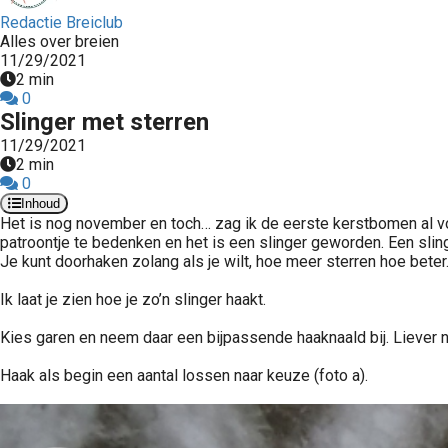
Redactie Breiclub
Alles over breien
11/29/2021
2 min
0
Slinger met sterren
11/29/2021
2 min
0
Inhoud
Het is nog november en toch… zag ik de eerste kerstbomen al vo
patroontje te bedenken en het is een slinger geworden. Een slin
Je kunt doorhaken zolang als je wilt, hoe meer sterren hoe beter
Ik laat je zien hoe je zo’n slinger haakt.
Kies garen en neem daar een bijpassende haaknaald bij. Liever ni
Haak als begin een aantal lossen naar keuze (foto a).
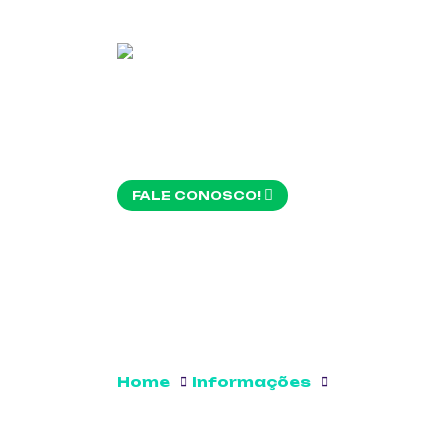
FALE CONOSCO!
Home
Informações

# # # #

■ Work order: Write out all the entries word for word, but skip any images.

■ Solution for this task:
Redactie Breiclub
Alles over breien
11/29/2021
2 min
0
Slinger met sterren
11/29/2021
2 min
0
Inhoud
Het is nog november en toch… zag ik de eerste kerstbomen al vo
patroontje te bedenken en het is een slinger geworden. Een slin
Je kunt doorhaken zolang als je wilt, hoe meer sterren hoe beter
Ik laat je zien hoe je zo’n slinger haakt.
Kies garen en neem daar een bijpassende haaknaald bij. Liever ni
Haak als begin een aantal lossen naar keuze (foto a).
FALE CONOSCO!
Home
Informações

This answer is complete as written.